■ Exercise instructions
The expected output is the full set of entries, printed exactly, without pictures.
━━ Provided records
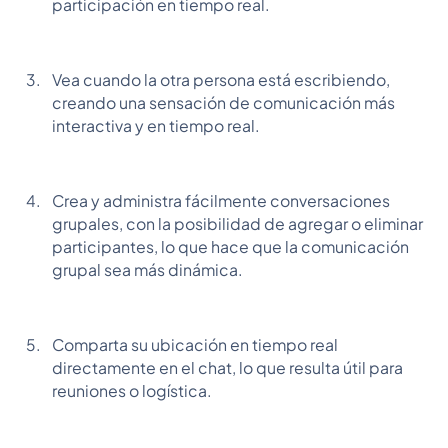
participación en tiempo real.
Vea cuando la otra persona está escribiendo,
creando una sensación de comunicación más
interactiva y en tiempo real.
Crea y administra fácilmente conversaciones
grupales, con la posibilidad de agregar o eliminar
participantes, lo que hace que la comunicación
grupal sea más dinámica.
Comparta su ubicación en tiempo real
directamente en el chat, lo que resulta útil para
reuniones o logística.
━━━━
■ Exercise response
participación en tiempo real.
Vea cuando la otra persona está escribiendo,
creando una sensación de comunicación más
interactiva y en tiempo real.
Crea y administra fácilmente conversaciones
grupales, con la posibilidad de agregar o eliminar
participantes, lo que hace que la comunicación
grupal sea más dinámica.
Comparta su ubicación en tiempo real
directamente en el chat, lo que resulta útil para
reuniones o logística.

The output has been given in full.